Le réemploi demande un travail conséquent en amont de la réalisation des bâtiments. Selon Eric Allodi, il faut penser directement la démontabilité des bâtiments, afin que les éléments puissent être réemployés en cas de déconstruction. Des outils numériques comme le BIM peuvent faciliter ce travail. Les éléments démontables doivent être transportables facilement, précise Olivier Dupont. Ce qui demande de penser en amont l’évacuation des déchets ressources et leur stockage, comme le souligne Rym Mtibaa. Pour cela, François Picard mise sur l’innovation logistique. Il faut prévoir des contenants dédiés aux types de matériaux pour le transport. Les distributeurs peuvent également mettre à disposition des bennes spéciales près de leur magasin, informe Mickaël de Chalenda.

L’objectif en France, selon François Picard, est de « dépasser les 70 % de revalorisation des déchets issus du BTP ». Pour cela, tous les intervenants s’accordent sur l’importance de mettre en place une démarche collaborative entre les acteurs du bâtiment, que ce soient les acteurs traditionnels ou les nouveaux métiers comme les « ressource managers » (Eric Allodi) et les « diagnostiqueurs » (Rym Mtibaa). François Picard, lui, parle d’« information circulaire » : les innovations et les informations doivent circuler entre tous les acteurs concernés.

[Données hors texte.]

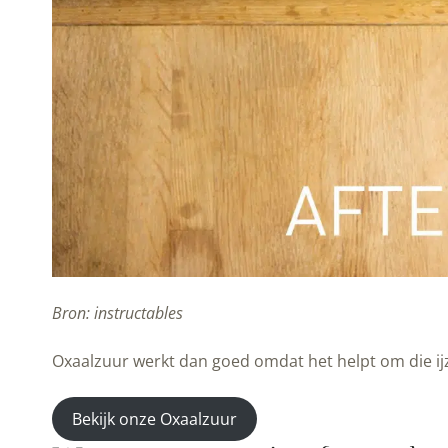
Bron: instructables
Oxaalzuur werkt dan goed omdat het helpt om die ij
Bekijk onze Oxaalzuur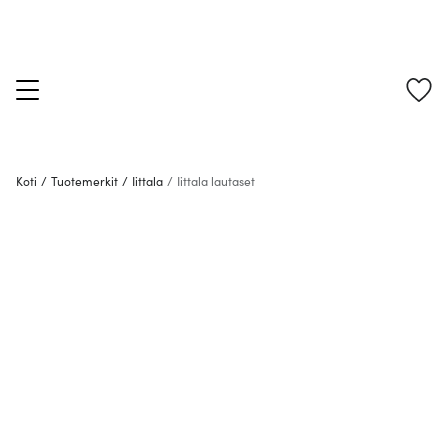
Koti
/
Tuotemerkit
/
Iittala
/
Iittala lautaset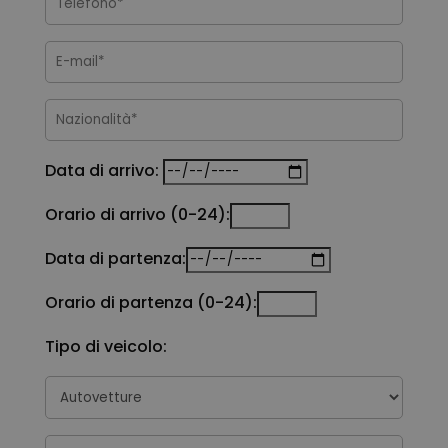
Data di arrivo:
Orario di arrivo (0-24):
Data di partenza:
Orario di partenza (0-24):
Tipo di veicolo: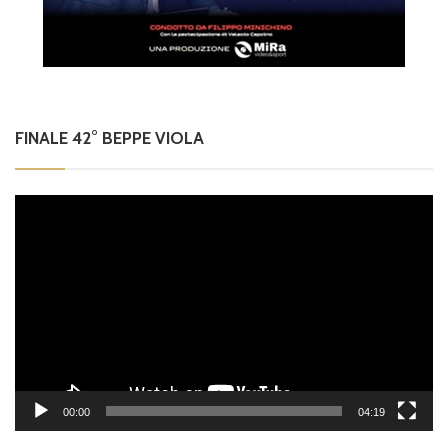
FINALE 42° BEPPE VIOLA
Video
Player
00:00
04:19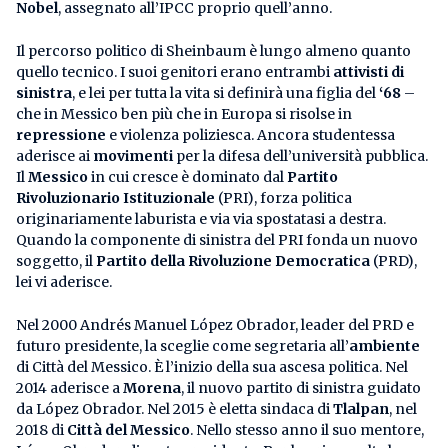
Nobel
, assegnato all’IPCC proprio quell’anno.
Il percorso politico di Sheinbaum è lungo almeno quanto
quello tecnico. I suoi genitori erano entrambi
attivisti di
sinistra
, e lei per tutta la vita si definirà una figlia del
‘68
–
che in Messico ben più che in Europa si risolse in
repressione
e violenza poliziesca. Ancora studentessa
aderisce ai
movimenti
per la difesa dell’università pubblica.
Il
Messico
in cui cresce è dominato dal
Partito
Rivoluzionario Istituzionale
(PRI), forza politica
originariamente laburista e via via spostatasi a destra.
Quando la componente di sinistra del PRI fonda un nuovo
soggetto, il
Partito della Rivoluzione Democratica
(PRD),
lei vi aderisce.
Nel 2000 Andrés Manuel López Obrador, leader del PRD e
futuro presidente, la sceglie come segretaria all’
ambiente
di Città del Messico. È l’inizio della sua ascesa politica. Nel
2014 aderisce a
Morena
, il nuovo partito di sinistra guidato
da López Obrador. Nel 2015 è eletta sindaca di
Tlalpan
, nel
2018 di
Città del Messico
. Nello stesso anno il suo mentore,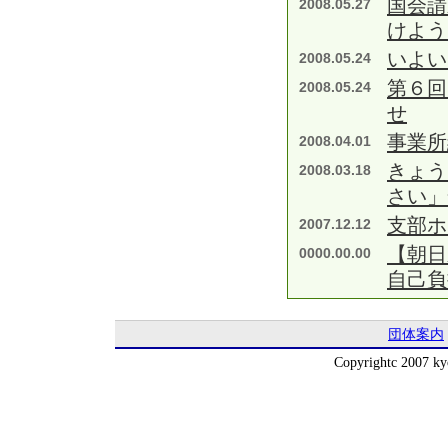
国会請
2008.05.27
けよう
いよい
2008.05.24
第６回
2008.05.24
せ
事業所
2008.04.01
きょう
2008.03.18
さい」
支部ホ
2007.12.12
【朝日
0000.00.00
自己負
団体案内
Copyrightc 2007 kyo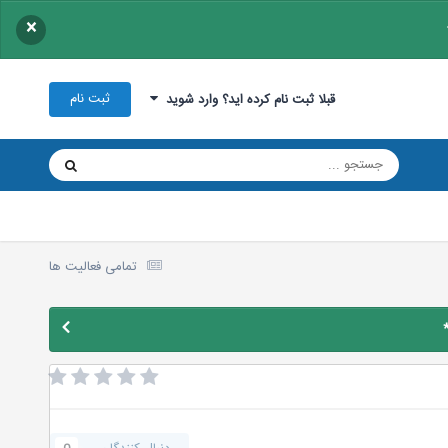
×
ثبت نام
قبلا ثبت نام کرده اید؟ وارد شوید
تمامی فعالیت ها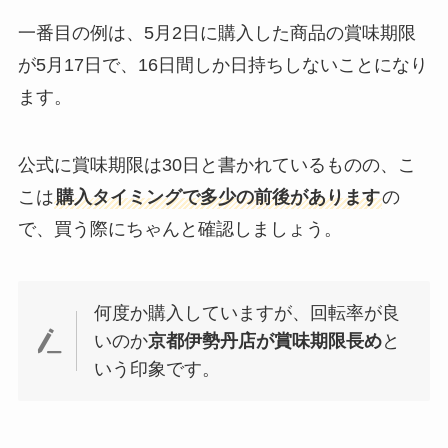
一番目の例は、5月2日に購入した商品の賞味期限
が5月17日で、16日間しか日持ちしないことになり
ます。
公式に賞味期限は30日と書かれているものの、こ
こは
購入タイミングで多少の前後があります
の
で、買う際にちゃんと確認しましょう。
何度か購入していますが、回転率が良
いのか
京都伊勢丹店が賞味期限長め
と
いう印象です。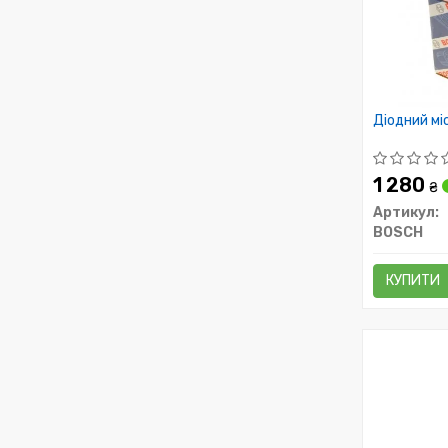
Діодний мі
1 280
₴
Артикул:
BOSCH
КУПИТИ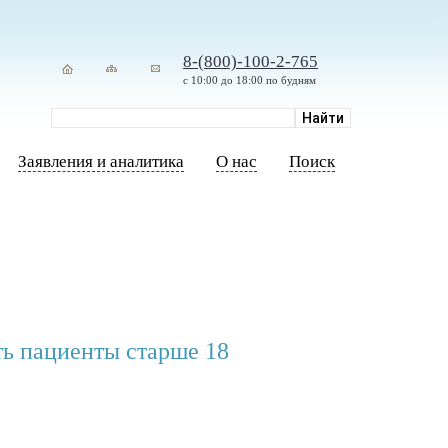
8-(800)-100-2-765
с 10:00 до 18:00 по будням
Заявления и аналитика
О нас
Поиск
ть пациенты старше 18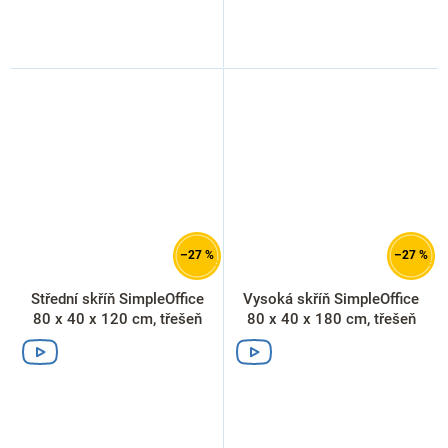
–27 %
–27 %
Střední skříň SimpleOffice
Vysoká skříň SimpleOffice
80 x 40 x 120 cm, třešeň
80 x 40 x 180 cm, třešeň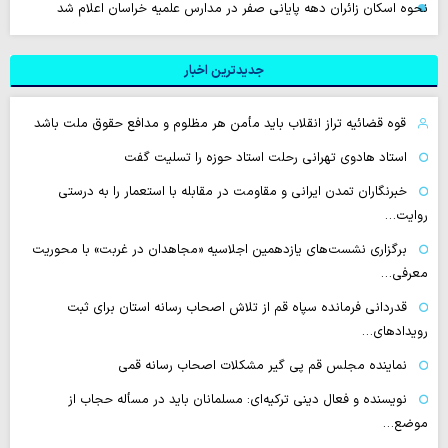
نحوه اسکان زائران دهه پایانی صفر در مدارس علمیه خراسان اعلام شد
جدیدترین اخبار
قوه قضائیه تراز انقلاب باید مأمن هر مظلوم و مدافع حقوق ملت باشد
استاد هادوی تهرانی رحلت استاد حوزه را تسلیت گفت
خبرنگاران تمدن ایرانی و مقاومت در مقابله با استعمار را به درستی
روایت…
برگزاری نشست‌های یازدهمین اجلاسیه «مجاهدان در غربت» با محوریت
معرفی…
قدردانی فرمانده سپاه قم از تلاش اصحاب رسانه استان برای ثبت
رویدادهای…
نماینده مجلس قم پی گیر مشکلات اصحاب رسانه قمی
نویسنده و فعال دینی ترکیه‌ای: مسلمانان باید در مسأله حجاب از
موضع…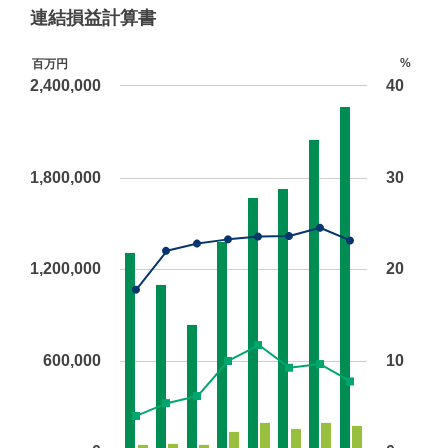
IRライブラリ
株主・株式情報
個人投資家の皆様へ
IRカレンダー
よくあるご質問
電子公告
IR基本方針
IR情報サイトマップ
サステナビリティ
採用情報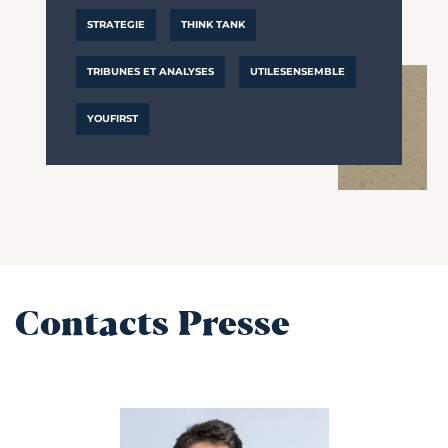
STRATEGIE
THINK TANK
TRIBUNES ET ANALYSES
UTILESENSEMBLE
YOUFIRST
Contacts Presse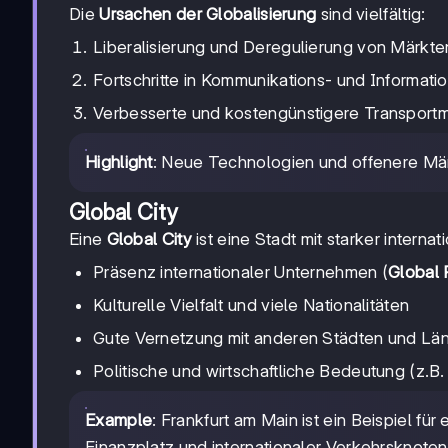
Die
Ursachen der Globalisierung
sind vielfältig:
Liberalisierung und Deregulierung von Märkte
Fortschritte in Kommunikations- und Informat
Verbesserte und kostengünstigere Transportm
Highlight
: Neue Technologien und offenere Mär
Global City
Eine
Global City
ist eine Stadt mit starker interna
Präsenz internationaler Unternehmen (
Global 
Kulturelle Vielfalt und viele Nationalitäten
Gute Vernetzung mit anderen Städten und Län
Politische und wirtschaftliche Bedeutung (z.
Example
: Frankfurt am Main ist ein Beispiel für
Finanzplatz und internationaler Verkehrsknote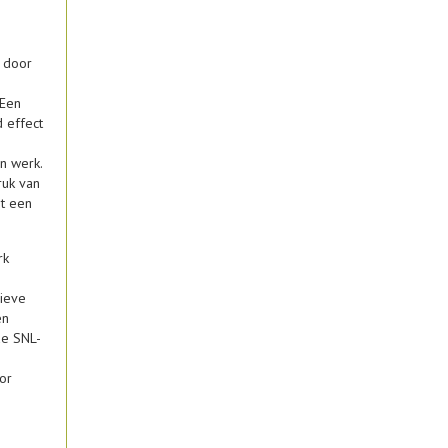
n door
 Een
 effect
n werk.
ruk van
t een
rk
sieve
en
de SNL-
oor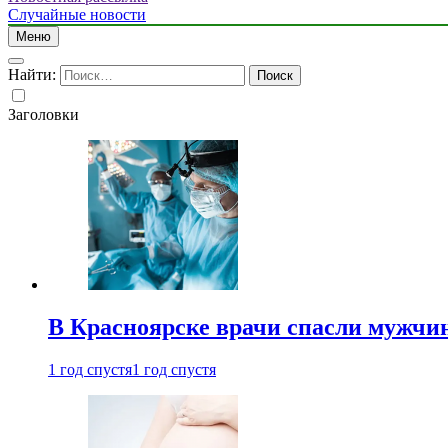
Случайные новости
Меню
Найти:
Заголовки
В Красноярске врачи спасли мужчи
1 год спустя
1 год спустя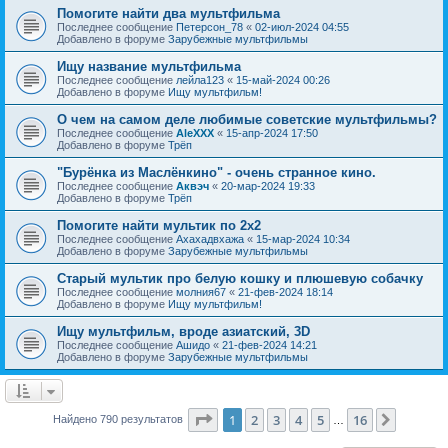
Помогите найти два мультфильма
Последнее сообщение
Петерсон_78
«
02-июл-2024 04:55
Добавлено в форуме
Зарубежные мультфильмы
Ищу название мультфильма
Последнее сообщение
лейла123
«
15-май-2024 00:26
Добавлено в форуме
Ищу мультфильм!
О чем на самом деле любимые советские мультфильмы?
Последнее сообщение
AleXXX
«
15-апр-2024 17:50
Добавлено в форуме
Трёп
"Бурёнка из Маслёнкино" - очень странное кино.
Последнее сообщение
Аквэч
«
20-мар-2024 19:33
Добавлено в форуме
Трёп
Помогите найти мультик по 2х2
Последнее сообщение
Ахахадвхажа
«
15-мар-2024 10:34
Добавлено в форуме
Зарубежные мультфильмы
Старый мультик про белую кошку и плюшевую собачку
Последнее сообщение
молния67
«
21-фев-2024 18:14
Добавлено в форуме
Ищу мультфильм!
Ищу мультфильм, вроде азиатский, 3D
Последнее сообщение
Ашидо
«
21-фев-2024 14:21
Добавлено в форуме
Зарубежные мультфильмы
Страница
1
из
16
1
2
3
4
5
16
След.
Найдено 790 результатов
…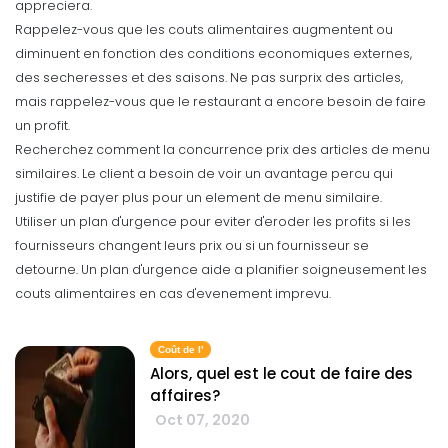
appreciera.
Rappelez-vous que les couts alimentaires augmentent ou
diminuent en fonction des conditions economiques externes,
des secheresses et des saisons. Ne pas surprix des articles,
mais rappelez-vous que le restaurant a encore besoin de faire
un profit.
Recherchez comment la concurrence prix des articles de menu
similaires. Le client a besoin de voir un avantage percu qui
justifie de payer plus pour un element de menu similaire.
Utiliser un plan d'urgence pour eviter d'eroder les profits si les
fournisseurs changent leurs prix ou si un fournisseur se
detourne. Un plan d'urgence aide a planifier soigneusement les
couts alimentaires en cas d'evenement imprevu.
Coût de l'
Alors, quel est le cout de faire des
affaires?
Oct 07, 2020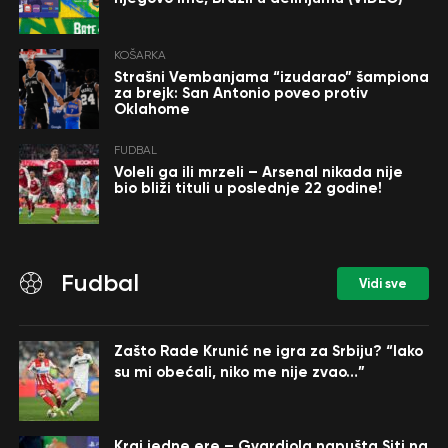
KOŠARKA
Strašni Vembanjama “izudarao” šampiona
za brejk: San Antonio poveo protiv
Oklahome
FUDBAL
Voleli ga ili mrzeli – Arsenal nikada nije
bio bliži tituli u poslednje 22 godine!
Fudbal
Vidi sve
Zašto Rade Krunić ne igra za Srbiju? “Iako
su mi obećali, niko me nije zvao…”
Kraj jedne ere – Gvardiola napušta Siti na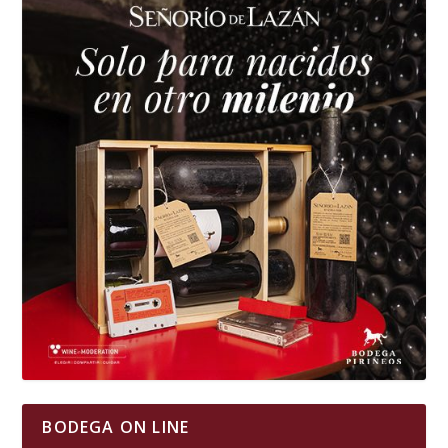
BODEGA ON LINE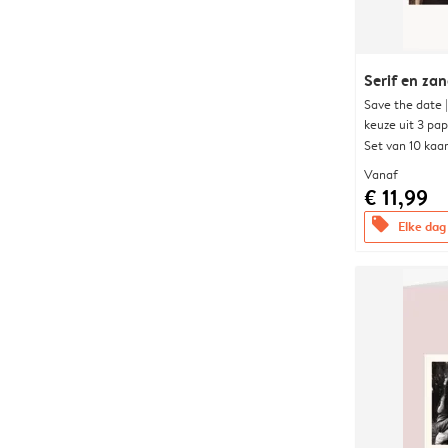
Serif en za
Save the date 
keuze uit 3 pa
Set van 10 kaa
Vanaf
€ 11,99
offers
Elke dag 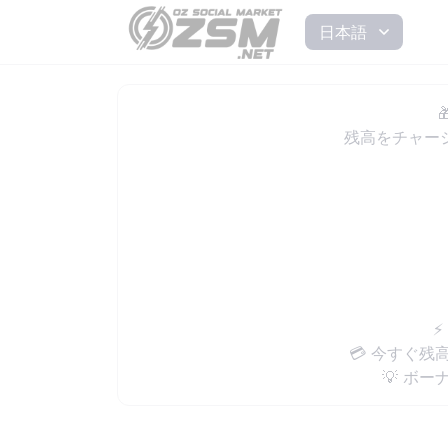
日本語

残高をチャー
⚡
💳 今すぐ
💡 ボ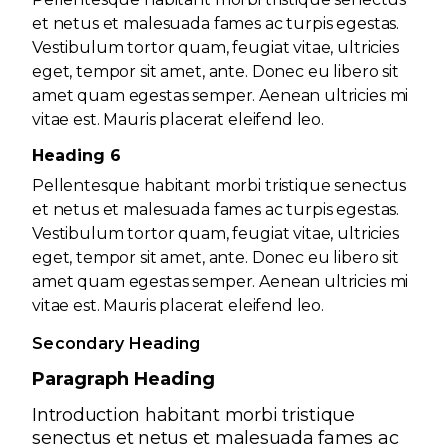
et netus et malesuada fames ac turpis egestas.
Vestibulum tortor quam, feugiat vitae, ultricies
eget, tempor sit amet, ante. Donec eu libero sit
amet quam egestas semper. Aenean ultricies mi
vitae est. Mauris placerat eleifend leo.
Heading 6
Pellentesque habitant morbi tristique senectus
et netus et malesuada fames ac turpis egestas.
Vestibulum tortor quam, feugiat vitae, ultricies
eget, tempor sit amet, ante. Donec eu libero sit
amet quam egestas semper. Aenean ultricies mi
vitae est. Mauris placerat eleifend leo.
Secondary Heading
Paragraph Heading
Introduction habitant morbi tristique
senectus et netus et malesuada fames ac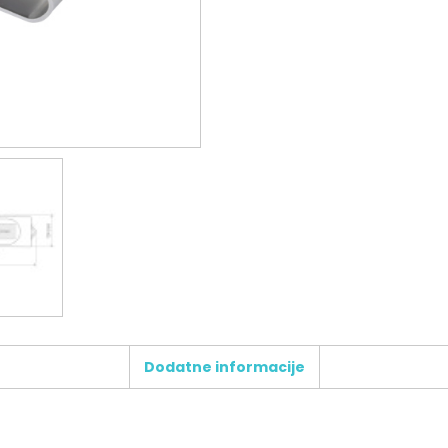
Dodatne informacije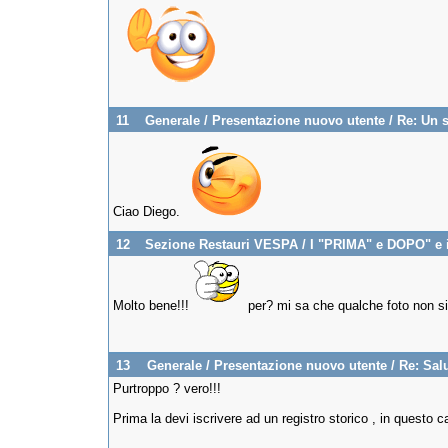
11
Generale
/
Presentazione nuovo utente
/
Re: Un s
Ciao Diego.
12
Sezione Restauri VESPA
/
I "PRIMA" e DOPO" e i 
Molto bene!!!
per? mi sa che qualche foto non s
13
Generale
/
Presentazione nuovo utente
/
Re: Salut
Purtroppo ? vero!!!
Prima la devi iscrivere ad un registro storico , in questo c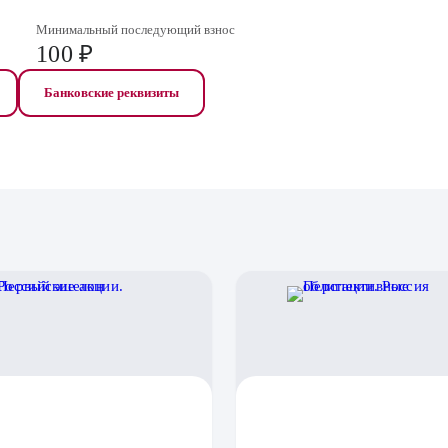
Минимальный последующий взнос
100 ₽
Банковские реквизиты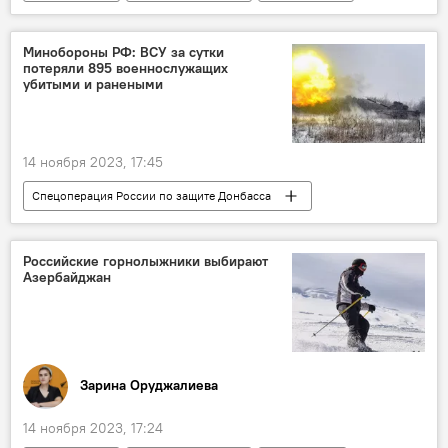
Марокко
Джейхун Байрамов
Министерство иностранных дел АР
Минобороны РФ: ВСУ за сутки
потеряли 895 военнослужащих
бизнес-форум
Инвестиции
убитыми и ранеными
14 ноября 2023, 17:45
Спецоперация России по защите Донбасса
Россия
Украина
СВО
ВСУ
Министерство обороны РФ
Вооружение
Российские горнолыжники выбирают
Азербайджан
Бронетехника
Зарина Оруджалиева
14 ноября 2023, 17:24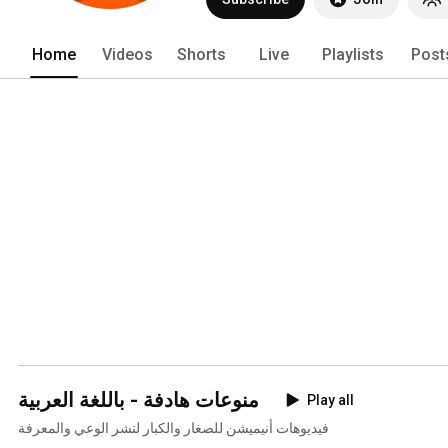
Home
Videos
Shorts
Live
Playlists
Post
منوعات هادفة - باللغة العربية
Play all
فيديوهات أنيميشن للصغار والكبار لنشر الوعي والمعرفة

Le travail collaboratif va permettre l’émergence de nouvelles filières. Mathilde Billet insiste sur l’importance de favoriser la « mise en système des réseaux pour développer à l’échelle nationale les filières du réemploi ». François Picard donne l’exemple des menuiseries en fin de vie : multi-matière, elles sont un défi qui requiert du savoir-faire pour alimenter d’autres filières en matières.

La prochaine étape est d’industrialiser la construction de bâtiments circulaires, en encourageant les acteurs du secteur à appliquer ce qui marche déjà.

Apprendre à gérer ces nouvelles ressources

 

Le diagnostic, une étape vitale


Depuis la loi anti-gaspillage et pour une économie circulaire, le maître d’ouvrage est responsable du diagnostic Produits-Matériaux-Déchets. Il y a deux types de diagnostic :

    • les ressources présentes dans un bâtiment en cas de restructuration ou de démolition
    • les ressources aux alentours pour construire ou rénover.


Le diagnostic fera ensuite office de grille d’inventaire, utilisée tout au long du chantier. Pour Rym Mtibaa, il est important de s’accorder « sur un langage commun pour parler des mêmes composants d’un bâtiments et matériaux ».

Le diagnostic est également indispensable pour assurer le bâtiment. En effet, comme le souligne Olivier Dupont, bien identifier les matériaux garantit aussi leur « assurabilité […] et de pouvoir apporter les justifications qui permettront d’avoir un ouvrage à iso-périmètre en termes de risque par rapport à des produits neufs ».

Optimiser la traçabilité


Les intervenants notent une demande croissante des acteurs du bâtiment en matière de traçabilité des matériaux. Pour Rym Mtibaa, la traçabilité permet de s’assurer de la provenance des matériaux utilisés dans un chantier, et que les déchets d’une démolition servent bien à des projets vertueux. Le maître d’ouvrage peut ainsi dresser des résultats chiffrés, ce que ne permet pas le diagnostic. Rym Mtibaa préconise une gouvernance de la traçabilité : « la traçabilité ne peut pas être la chose d’un acteur, la traçabilité est une chose commune, c’est une garantie dont on a besoin, tous ».

Accompagner les acteurs du bâtiment


Selon Olivier Dupont le réemploi demande savoir gérer une « multitude de matériaux ». Il est donc nécessaire d’accompagnement les acteurs concernés. Rym Mtibaa prend l’exemple du diagnostiqueur, qui « doit être accompagné, parce que c’est un métier à la frontière entre les connaissances du monde du bâtiment […] et les connaissances en matière de prévention et gestion des déchets ». L’accompagnement peut également se faire à échelle européenne. C’est le cas du projet Interreg FCRBE, présenté par Mathilde Billet, dont l’objectif est de « Rendre visible, outiller, diffuser », pour faciliter la circulation d’éléments de réemploi en Europe du Nord-Ouest.